2026-01-31
A Long Talk in the Snow
This Tuesday, I attended YETI's Demo Day. YETI is an incubator where different teams present their startup projects. The event itself was interesting, but the most interesting part actually happened after it ended.
On the way out, I was walking with a German guy I had met there. We chatted briefly near the exit, said goodbye outside, and then started talking again because a few more questions came up. It was snowing heavily, and the conversation kept going deeper. We got so engaged that we stood there in the snow for more than half an hour. Our clothes were soaked, but neither of us noticed while talking.

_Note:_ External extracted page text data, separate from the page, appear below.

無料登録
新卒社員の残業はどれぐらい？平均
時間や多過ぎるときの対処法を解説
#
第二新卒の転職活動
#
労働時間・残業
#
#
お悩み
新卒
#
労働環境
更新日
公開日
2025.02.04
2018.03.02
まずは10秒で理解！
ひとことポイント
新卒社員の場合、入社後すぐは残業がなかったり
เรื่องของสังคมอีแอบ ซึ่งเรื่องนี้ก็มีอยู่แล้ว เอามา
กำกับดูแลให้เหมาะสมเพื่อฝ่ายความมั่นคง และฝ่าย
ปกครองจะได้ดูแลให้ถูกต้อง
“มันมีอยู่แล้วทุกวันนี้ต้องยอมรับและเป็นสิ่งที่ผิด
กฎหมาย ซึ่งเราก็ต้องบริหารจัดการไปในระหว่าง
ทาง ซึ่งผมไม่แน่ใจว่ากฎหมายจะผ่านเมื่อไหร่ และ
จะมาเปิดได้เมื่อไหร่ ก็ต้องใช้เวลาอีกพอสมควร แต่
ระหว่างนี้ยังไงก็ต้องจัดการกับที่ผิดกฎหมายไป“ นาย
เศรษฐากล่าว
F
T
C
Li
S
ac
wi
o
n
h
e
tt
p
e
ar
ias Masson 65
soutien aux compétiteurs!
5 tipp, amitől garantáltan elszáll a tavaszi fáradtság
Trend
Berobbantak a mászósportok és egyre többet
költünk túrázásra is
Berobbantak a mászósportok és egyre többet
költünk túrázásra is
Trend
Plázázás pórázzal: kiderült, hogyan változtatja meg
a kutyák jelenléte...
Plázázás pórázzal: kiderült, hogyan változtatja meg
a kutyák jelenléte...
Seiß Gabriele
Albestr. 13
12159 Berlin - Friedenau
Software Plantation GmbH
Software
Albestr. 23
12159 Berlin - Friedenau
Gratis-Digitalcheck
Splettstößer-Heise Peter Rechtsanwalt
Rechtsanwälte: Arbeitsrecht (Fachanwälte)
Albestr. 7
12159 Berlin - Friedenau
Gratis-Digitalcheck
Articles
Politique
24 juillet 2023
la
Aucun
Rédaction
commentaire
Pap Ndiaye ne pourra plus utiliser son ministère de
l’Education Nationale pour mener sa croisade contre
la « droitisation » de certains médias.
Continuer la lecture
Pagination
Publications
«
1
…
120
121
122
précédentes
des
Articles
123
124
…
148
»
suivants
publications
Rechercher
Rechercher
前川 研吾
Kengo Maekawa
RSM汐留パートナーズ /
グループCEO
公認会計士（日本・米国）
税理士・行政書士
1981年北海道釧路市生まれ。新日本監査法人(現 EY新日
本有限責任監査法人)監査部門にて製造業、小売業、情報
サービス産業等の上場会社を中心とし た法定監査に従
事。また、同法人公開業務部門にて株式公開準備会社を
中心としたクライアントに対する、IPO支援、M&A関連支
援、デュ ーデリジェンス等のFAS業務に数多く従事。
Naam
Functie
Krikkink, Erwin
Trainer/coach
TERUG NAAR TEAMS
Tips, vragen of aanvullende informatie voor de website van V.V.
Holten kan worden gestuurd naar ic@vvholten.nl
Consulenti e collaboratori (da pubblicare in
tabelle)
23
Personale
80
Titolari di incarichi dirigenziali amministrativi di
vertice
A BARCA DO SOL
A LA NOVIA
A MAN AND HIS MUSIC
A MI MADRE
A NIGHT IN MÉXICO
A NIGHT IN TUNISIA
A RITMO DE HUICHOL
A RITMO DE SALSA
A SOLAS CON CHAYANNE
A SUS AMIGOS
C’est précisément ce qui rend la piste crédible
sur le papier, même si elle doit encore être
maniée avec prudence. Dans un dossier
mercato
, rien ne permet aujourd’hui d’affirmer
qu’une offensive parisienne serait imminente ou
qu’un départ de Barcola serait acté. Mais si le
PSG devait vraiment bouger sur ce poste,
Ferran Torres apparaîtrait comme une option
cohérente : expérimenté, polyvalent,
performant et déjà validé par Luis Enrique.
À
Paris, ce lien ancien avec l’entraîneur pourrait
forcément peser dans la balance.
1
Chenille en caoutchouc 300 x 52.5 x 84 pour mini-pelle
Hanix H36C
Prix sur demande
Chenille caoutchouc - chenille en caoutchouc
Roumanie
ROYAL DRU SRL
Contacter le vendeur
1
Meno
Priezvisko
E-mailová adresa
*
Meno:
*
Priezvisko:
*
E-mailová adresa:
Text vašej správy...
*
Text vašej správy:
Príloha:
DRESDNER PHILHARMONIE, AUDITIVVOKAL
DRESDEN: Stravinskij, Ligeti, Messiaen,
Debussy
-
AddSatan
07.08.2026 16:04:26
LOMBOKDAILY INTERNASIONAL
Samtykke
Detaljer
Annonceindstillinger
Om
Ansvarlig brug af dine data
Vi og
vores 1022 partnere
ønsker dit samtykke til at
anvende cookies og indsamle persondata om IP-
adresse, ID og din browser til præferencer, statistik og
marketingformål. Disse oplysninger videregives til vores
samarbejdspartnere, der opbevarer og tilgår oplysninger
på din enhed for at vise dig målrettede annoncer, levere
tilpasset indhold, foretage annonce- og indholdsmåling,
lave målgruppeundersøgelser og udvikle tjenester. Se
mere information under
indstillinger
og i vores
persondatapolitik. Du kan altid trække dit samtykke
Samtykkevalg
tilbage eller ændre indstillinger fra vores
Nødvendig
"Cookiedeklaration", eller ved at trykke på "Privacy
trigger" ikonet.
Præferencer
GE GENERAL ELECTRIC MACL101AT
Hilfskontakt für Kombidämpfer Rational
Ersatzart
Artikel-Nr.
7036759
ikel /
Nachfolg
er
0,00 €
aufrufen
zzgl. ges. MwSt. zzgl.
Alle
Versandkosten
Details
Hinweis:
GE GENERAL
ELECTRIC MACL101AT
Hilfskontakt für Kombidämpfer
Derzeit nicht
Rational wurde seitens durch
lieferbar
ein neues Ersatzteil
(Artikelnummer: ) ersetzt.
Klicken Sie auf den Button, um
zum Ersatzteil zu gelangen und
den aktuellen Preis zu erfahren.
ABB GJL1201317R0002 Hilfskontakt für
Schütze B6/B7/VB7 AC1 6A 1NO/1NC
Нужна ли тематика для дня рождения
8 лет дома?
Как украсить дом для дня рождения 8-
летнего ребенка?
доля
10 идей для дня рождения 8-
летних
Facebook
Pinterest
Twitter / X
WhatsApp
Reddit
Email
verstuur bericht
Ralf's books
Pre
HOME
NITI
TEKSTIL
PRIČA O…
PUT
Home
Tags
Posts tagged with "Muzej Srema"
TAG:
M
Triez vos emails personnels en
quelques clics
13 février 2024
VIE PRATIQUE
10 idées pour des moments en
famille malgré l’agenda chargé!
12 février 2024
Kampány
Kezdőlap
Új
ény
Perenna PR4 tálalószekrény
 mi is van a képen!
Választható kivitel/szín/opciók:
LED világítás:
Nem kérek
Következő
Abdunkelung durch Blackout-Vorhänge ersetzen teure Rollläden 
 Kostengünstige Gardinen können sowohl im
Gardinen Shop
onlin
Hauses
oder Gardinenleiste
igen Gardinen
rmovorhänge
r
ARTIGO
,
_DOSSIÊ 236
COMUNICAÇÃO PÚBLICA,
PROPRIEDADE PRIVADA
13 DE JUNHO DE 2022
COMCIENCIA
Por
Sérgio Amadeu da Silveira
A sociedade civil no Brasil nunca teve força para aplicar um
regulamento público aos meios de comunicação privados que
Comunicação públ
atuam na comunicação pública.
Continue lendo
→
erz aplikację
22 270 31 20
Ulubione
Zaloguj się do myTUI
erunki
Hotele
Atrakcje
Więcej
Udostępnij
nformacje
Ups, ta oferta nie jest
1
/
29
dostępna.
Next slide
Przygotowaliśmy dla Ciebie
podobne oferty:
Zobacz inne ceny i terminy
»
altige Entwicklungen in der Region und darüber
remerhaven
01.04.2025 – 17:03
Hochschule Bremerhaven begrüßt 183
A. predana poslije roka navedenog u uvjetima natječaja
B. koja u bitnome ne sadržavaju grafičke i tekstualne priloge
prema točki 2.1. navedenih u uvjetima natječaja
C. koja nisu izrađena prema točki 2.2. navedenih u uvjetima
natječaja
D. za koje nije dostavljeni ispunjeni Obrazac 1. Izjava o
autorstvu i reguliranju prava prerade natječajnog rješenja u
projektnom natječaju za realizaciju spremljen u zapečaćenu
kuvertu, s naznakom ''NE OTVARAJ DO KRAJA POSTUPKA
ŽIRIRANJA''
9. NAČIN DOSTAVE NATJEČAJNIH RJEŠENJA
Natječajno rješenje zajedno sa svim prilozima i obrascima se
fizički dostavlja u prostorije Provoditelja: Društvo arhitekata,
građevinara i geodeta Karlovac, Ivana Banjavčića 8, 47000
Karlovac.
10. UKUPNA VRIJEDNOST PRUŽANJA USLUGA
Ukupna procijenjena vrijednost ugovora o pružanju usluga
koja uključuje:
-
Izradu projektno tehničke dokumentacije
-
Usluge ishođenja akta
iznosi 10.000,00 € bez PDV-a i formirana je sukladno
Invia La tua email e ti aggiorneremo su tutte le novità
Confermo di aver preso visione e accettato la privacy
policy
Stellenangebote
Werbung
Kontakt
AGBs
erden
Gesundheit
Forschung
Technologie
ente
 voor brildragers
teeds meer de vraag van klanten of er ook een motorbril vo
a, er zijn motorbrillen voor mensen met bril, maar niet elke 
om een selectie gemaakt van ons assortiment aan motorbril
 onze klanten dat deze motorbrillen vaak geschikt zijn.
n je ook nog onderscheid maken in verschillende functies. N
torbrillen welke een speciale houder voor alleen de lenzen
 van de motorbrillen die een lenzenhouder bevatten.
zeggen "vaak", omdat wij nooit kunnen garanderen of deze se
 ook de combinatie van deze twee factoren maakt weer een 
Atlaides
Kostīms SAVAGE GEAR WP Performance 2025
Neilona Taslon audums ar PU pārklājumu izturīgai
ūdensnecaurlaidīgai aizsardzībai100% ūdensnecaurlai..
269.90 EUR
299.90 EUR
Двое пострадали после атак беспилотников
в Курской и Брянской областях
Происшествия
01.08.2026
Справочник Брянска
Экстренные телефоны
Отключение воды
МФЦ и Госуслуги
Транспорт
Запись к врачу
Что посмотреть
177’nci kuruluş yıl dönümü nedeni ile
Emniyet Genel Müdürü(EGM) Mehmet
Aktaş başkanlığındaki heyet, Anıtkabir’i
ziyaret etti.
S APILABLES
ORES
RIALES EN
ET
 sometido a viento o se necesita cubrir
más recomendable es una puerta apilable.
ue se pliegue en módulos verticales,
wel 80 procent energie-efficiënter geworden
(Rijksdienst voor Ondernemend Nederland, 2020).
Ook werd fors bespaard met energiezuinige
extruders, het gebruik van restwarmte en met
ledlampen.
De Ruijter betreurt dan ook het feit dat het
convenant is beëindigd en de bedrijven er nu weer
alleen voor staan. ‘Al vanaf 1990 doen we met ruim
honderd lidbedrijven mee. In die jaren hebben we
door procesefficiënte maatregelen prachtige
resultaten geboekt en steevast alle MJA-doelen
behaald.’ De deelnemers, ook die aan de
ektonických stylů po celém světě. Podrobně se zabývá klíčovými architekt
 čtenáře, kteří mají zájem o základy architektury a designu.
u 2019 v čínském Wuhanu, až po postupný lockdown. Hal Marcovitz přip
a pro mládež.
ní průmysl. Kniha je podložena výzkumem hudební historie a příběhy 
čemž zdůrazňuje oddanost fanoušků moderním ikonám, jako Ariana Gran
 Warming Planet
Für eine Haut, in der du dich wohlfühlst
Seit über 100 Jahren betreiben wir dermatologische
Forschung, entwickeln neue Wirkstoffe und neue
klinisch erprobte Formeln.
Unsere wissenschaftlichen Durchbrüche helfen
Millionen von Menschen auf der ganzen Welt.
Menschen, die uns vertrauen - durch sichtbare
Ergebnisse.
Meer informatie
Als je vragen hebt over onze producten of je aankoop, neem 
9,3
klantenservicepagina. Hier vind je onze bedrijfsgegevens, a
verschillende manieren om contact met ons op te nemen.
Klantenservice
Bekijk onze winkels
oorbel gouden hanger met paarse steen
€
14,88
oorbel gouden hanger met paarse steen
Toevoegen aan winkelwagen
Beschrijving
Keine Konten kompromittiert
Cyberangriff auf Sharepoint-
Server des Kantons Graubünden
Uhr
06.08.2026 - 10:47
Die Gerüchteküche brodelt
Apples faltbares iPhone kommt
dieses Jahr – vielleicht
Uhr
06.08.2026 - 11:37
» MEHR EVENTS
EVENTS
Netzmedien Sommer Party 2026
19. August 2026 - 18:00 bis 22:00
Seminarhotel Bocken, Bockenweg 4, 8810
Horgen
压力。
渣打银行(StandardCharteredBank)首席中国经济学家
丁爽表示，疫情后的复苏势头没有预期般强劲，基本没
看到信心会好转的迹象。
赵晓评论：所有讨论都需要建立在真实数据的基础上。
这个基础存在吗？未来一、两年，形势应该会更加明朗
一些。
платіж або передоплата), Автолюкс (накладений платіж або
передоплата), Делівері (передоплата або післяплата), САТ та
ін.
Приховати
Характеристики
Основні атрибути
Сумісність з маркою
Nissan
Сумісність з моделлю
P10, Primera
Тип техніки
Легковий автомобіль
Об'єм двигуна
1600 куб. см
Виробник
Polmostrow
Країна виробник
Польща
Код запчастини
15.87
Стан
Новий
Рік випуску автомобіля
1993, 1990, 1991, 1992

I've been in Germany for quite a while now. This guy is one of the very few Germans I know who is genuinely interested in how the world is changing and keeps his understanding up to date. To be blunt, most people I've met in Germany, young or old, have a noticeably outdated understanding of today's world unless their work is closely tied to China and the U.S., or they have spent real time in one of those countries. Without exaggeration, many people are still operating on a worldview from twenty years ago. Germany itself has seen little real momentum over the past two decades, and relying on local media alone is almost useless for understanding global change.
What surprised me was that this guy has never been to China or the U.S. and has lived in Dresden all along, yet his understanding of the world is remarkably current. Our views on technology and the future were highly aligned. In Germany, it is rare for me to find people willing to seriously discuss where the world is heading. On one hand, many people's mental models are stuck in the past. On the other hand, a very common pattern I've observed is that most people are not genuinely interested in global change at all.
In my view, today's Germany looks a lot like late-Qing China: still living off past glory, showing limited interest in external change and new things, staying inside its own system while underestimating structural shifts happening in the outside world. If it cannot keep up with the times, the late-Qing outcome may well be Germany's future. Humanity keeps moving forward, but history often repeats itself.
Over the past twenty years, Germany has missed nearly every major tech wave and still has not produced a truly globally influential tech company. Now manufacturing and the auto sector are both under pressure: old industries are declining, new industries are not taking off, politicians keep shouting slogans, and many people just want to stay comfortable rather than build something meaningful or drive structural change. That drive is something I rarely see in young people in Germany, but I feel it often in young people in China. Without enough jobs and without a strong enough tax base, Germany's current social system will inevitably face much greater pressure. It is still living off its old foundation, but I don't think that window will last long. Within ten years, the shift will likely be obvious.
So meeting this German young man was a real bright moment for me. We went deep on topics that are usually hard to discuss here. Before we parted, I told him: you have to keep going and try to help rebuild the future of German or European tech.
If I were German, I would most likely make this my mission. I genuinely like this country, and since arriving in Germany, I have tried to approach everything here with a learning mindset, and to view things with humility, openness, and tolerance. But the reality is hard to avoid: Germany and Europe are facing very serious problems today. What shocks me even more is that most Germans and Europeans do not seem to fully realize this, and very few are willing to push for change. Especially over the past two years, as I have studied how Germany has been gradually drifting out of sync with the world and becoming marginalized, I have become increasingly certain of one thing: I still have choices. I should move to a better environment to pursue my ideals, rather than keep burning energy in Germany and Europe.